Description of the task
Determine how many lines of the material below include "right", and reply with that number alone.

══ Data excerpts ══

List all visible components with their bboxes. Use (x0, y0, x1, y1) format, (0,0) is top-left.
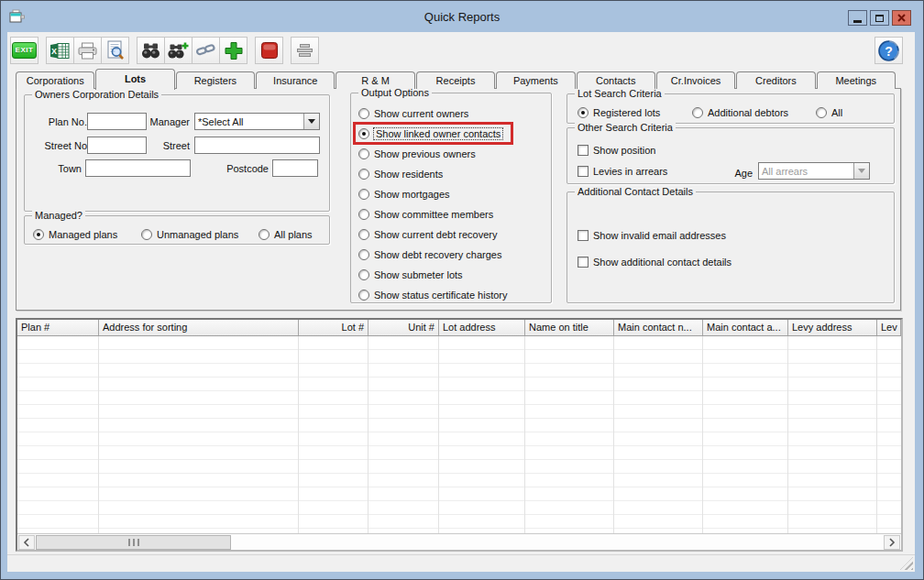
group-managed: Managed? Managed plansUnmanaged plansAll… (24, 215, 330, 245)
street-input[interactable] (194, 137, 320, 154)
radio-label: Show status certificate history (374, 290, 508, 301)
radio-show-status-certificate-history[interactable]: Show status certificate history (358, 289, 508, 301)
checkbox-levies-in-arrears[interactable]: Levies in arrears (578, 165, 667, 177)
column-header-address-for-sorting[interactable]: Address for sorting (99, 320, 299, 335)
minimize-button[interactable] (848, 10, 867, 26)
grid-column-line (298, 336, 299, 533)
tab-registers[interactable]: Registers (176, 71, 255, 89)
grid-column-line (876, 336, 877, 533)
radio-circle (141, 229, 152, 240)
tab-payments[interactable]: Payments (496, 71, 575, 89)
content-area: EXITX? CorporationsLotsRegistersInsuranc… (7, 32, 915, 572)
column-header-unit[interactable]: Unit # (368, 320, 439, 335)
tab-cr-invoices[interactable]: Cr.Invoices (656, 71, 735, 89)
tab-contacts[interactable]: Contacts (577, 71, 655, 89)
radio-label: Show residents (374, 169, 443, 180)
radio-show-mortgages[interactable]: Show mortgages (358, 188, 450, 200)
chevron-down-icon (853, 163, 869, 179)
radio-additional-debtors[interactable]: Additional debtors (692, 106, 788, 118)
scrollbar-grip-icon (128, 539, 139, 546)
radio-managed-plans[interactable]: Managed plans (33, 228, 117, 240)
radio-circle (358, 209, 369, 220)
radio-all-plans[interactable]: All plans (258, 228, 313, 240)
radio-show-residents[interactable]: Show residents (358, 168, 443, 180)
grid-column-line (438, 336, 439, 533)
find-add-button[interactable] (164, 37, 192, 64)
grid-column-line (613, 336, 614, 533)
tab-corporations[interactable]: Corporations (16, 71, 94, 89)
radio-label: Show linked owner contacts (374, 128, 502, 139)
tab-meetings[interactable]: Meetings (817, 71, 896, 89)
town-input[interactable] (85, 159, 191, 177)
scroll-left-button[interactable] (18, 535, 35, 550)
checkbox-box (578, 166, 588, 177)
chevron-down-icon[interactable] (303, 114, 319, 129)
column-header-name-on-title[interactable]: Name on title (525, 320, 614, 335)
scrollbar-thumb[interactable] (36, 535, 231, 550)
checkbox-show-invalid-email-addresses[interactable]: Show invalid email addresses (578, 229, 726, 241)
print-button[interactable] (73, 37, 102, 64)
tab-lots[interactable]: Lots (95, 69, 174, 90)
column-header-levy-address[interactable]: Levy address (788, 320, 877, 335)
link-button[interactable] (192, 37, 220, 64)
status-bar (7, 554, 915, 572)
checkbox-label: Show position (593, 145, 656, 156)
horizontal-scrollbar[interactable] (17, 533, 901, 550)
add-button[interactable] (219, 37, 248, 64)
resize-grip[interactable] (900, 557, 913, 570)
tab-insurance[interactable]: Insurance (256, 71, 335, 89)
column-header-plan[interactable]: Plan # (17, 320, 99, 335)
exit-button[interactable]: EXIT (10, 37, 38, 64)
checkbox-show-additional-contact-details[interactable]: Show additional contact details (578, 256, 732, 268)
grid-body[interactable] (17, 336, 901, 533)
link-icon (195, 41, 216, 60)
binoculars-add-icon (168, 41, 189, 60)
find-button[interactable] (137, 37, 165, 64)
radio-show-previous-owners[interactable]: Show previous owners (358, 148, 476, 159)
radio-show-linked-owner-contacts[interactable]: Show linked owner contacts (358, 127, 502, 139)
manager-combobox[interactable]: *Select All (194, 113, 320, 130)
group-legend: Managed? (32, 210, 85, 221)
column-header-lot-address[interactable]: Lot address (439, 320, 525, 335)
tab-receipts[interactable]: Receipts (416, 71, 495, 89)
radio-registered-lots[interactable]: Registered lots (578, 106, 660, 118)
radio-circle (358, 249, 369, 260)
radio-unmanaged-plans[interactable]: Unmanaged plans (141, 228, 238, 240)
radio-show-committee-members[interactable]: Show committee members (358, 208, 493, 220)
window-controls (848, 10, 911, 26)
checkbox-show-position[interactable]: Show position (578, 144, 656, 156)
radio-circle (33, 229, 44, 240)
tab-creditors[interactable]: Creditors (736, 71, 815, 89)
window-title: Quick Reports (2, 10, 922, 24)
stop-button[interactable] (255, 37, 283, 64)
radio-show-submeter-lots[interactable]: Show submeter lots (358, 268, 463, 280)
radio-all[interactable]: All (816, 106, 842, 118)
close-button[interactable] (892, 10, 911, 26)
radio-circle (358, 148, 369, 159)
radio-show-current-debt-recovery[interactable]: Show current debt recovery (358, 228, 498, 240)
grid-column-line (702, 336, 703, 533)
print-preview-button[interactable] (101, 37, 129, 64)
tab-r-m[interactable]: R & M (336, 71, 414, 89)
radio-show-debt-recovery-charges[interactable]: Show debt recovery charges (358, 248, 501, 260)
radio-show-current-owners[interactable]: Show current owners (358, 107, 468, 119)
layout-button[interactable] (291, 37, 319, 64)
radio-label: Show debt recovery charges (374, 249, 501, 260)
maximize-button[interactable] (870, 10, 889, 26)
scroll-left-icon (23, 536, 30, 550)
scroll-right-button[interactable] (884, 535, 900, 550)
scroll-right-icon (888, 536, 896, 550)
postcode-input[interactable] (272, 159, 318, 177)
column-header-lot[interactable]: Lot # (299, 320, 368, 335)
radio-circle (358, 108, 369, 119)
group-legend: Other Search Criteria (575, 122, 676, 133)
column-header-main-contact-n[interactable]: Main contact n... (614, 320, 703, 335)
help-button[interactable]: ? (874, 37, 903, 64)
radio-label: Show current debt recovery (374, 229, 498, 240)
column-header-lev[interactable]: Lev (877, 320, 901, 335)
group-legend: Owners Corporation Details (32, 89, 161, 100)
plus-icon (224, 41, 244, 60)
export-excel-button[interactable]: X (46, 37, 74, 64)
group-legend: Additional Contact Details (575, 186, 696, 197)
column-header-main-contact-a[interactable]: Main contact a... (703, 320, 788, 335)
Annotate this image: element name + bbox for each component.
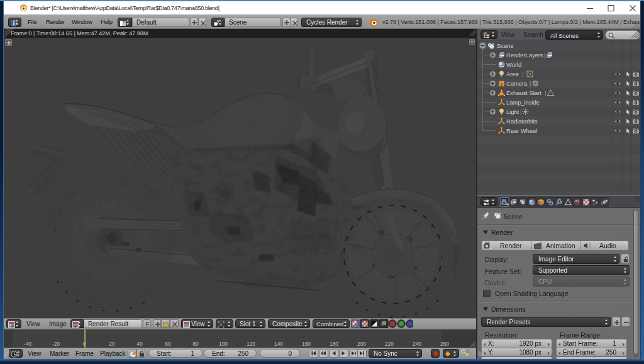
- svg-text:|: |: [522, 71, 523, 77]
- svg-text:20: 20: [109, 341, 115, 347]
- svg-text:140: 140: [274, 341, 283, 347]
- svg-text:Camera: Camera: [506, 80, 528, 87]
- svg-text:Light: Light: [506, 108, 519, 115]
- svg-text:|: |: [545, 89, 546, 96]
- svg-text:Radiatorbits: Radiatorbits: [506, 118, 538, 125]
- svg-text:RenderLayers: RenderLayers: [506, 52, 543, 59]
- svg-text:-20: -20: [52, 341, 60, 347]
- svg-text:0: 0: [83, 341, 86, 347]
- svg-text:220: 220: [385, 341, 394, 347]
- svg-text:200: 200: [357, 341, 366, 347]
- svg-text:|: |: [530, 80, 531, 87]
- svg-text:180: 180: [330, 341, 338, 347]
- svg-text:Scene: Scene: [497, 42, 513, 49]
- svg-text:260: 260: [440, 341, 449, 347]
- svg-text:240: 240: [413, 341, 421, 347]
- svg-text:|: |: [544, 52, 545, 59]
- svg-text:100: 100: [219, 341, 228, 347]
- svg-text:Area: Area: [506, 71, 519, 77]
- svg-text:Rear Wheel: Rear Wheel: [506, 127, 537, 134]
- svg-text:World: World: [506, 61, 521, 68]
- svg-text:40: 40: [136, 341, 143, 347]
- svg-text:-40: -40: [24, 341, 32, 347]
- svg-text:Lamp_inside: Lamp_inside: [506, 99, 540, 106]
- svg-text:|: |: [520, 108, 521, 115]
- svg-text:80: 80: [192, 341, 199, 347]
- svg-text:60: 60: [165, 341, 171, 347]
- svg-text:Exhaust Start: Exhaust Start: [506, 89, 541, 96]
- svg-text:120: 120: [247, 341, 255, 347]
- svg-text:160: 160: [302, 341, 311, 347]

═══

Task output
2